*** Stored data ***

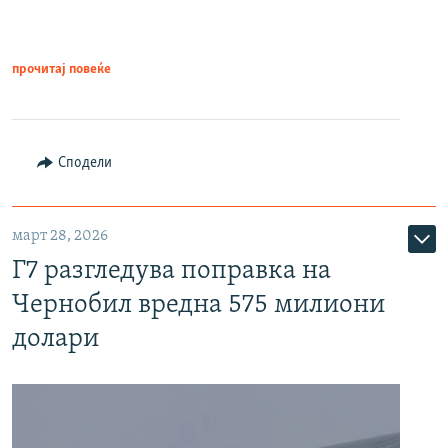
прочитај повеќе
Сподели
март 28, 2026
Г7 разгледува поправка на
Чернобил вредна 575 милиони
долари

***

§ **Task objective**
Print the records exactly and omit all pictures.

§ **Solution to this task**
прочитај повеќе
Сподели
март 28, 2026
Г7 разгледува поправка на
Чернобил вредна 575 милиони
долари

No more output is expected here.